◆ Data
┏━━
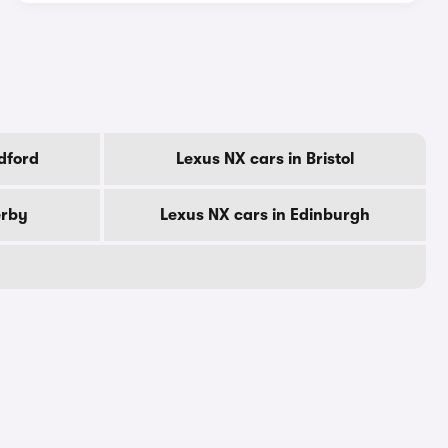
dford
Lexus NX cars in Bristol
erby
Lexus NX cars in Edinburgh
┗━━
◆ Exercise prompt
Only the pictures stay behind; everything else in the data above is to be retyped exactly.

◆ Output of the exercise
dford
Lexus NX cars in Bristol
erby
Lexus NX cars in Edinburgh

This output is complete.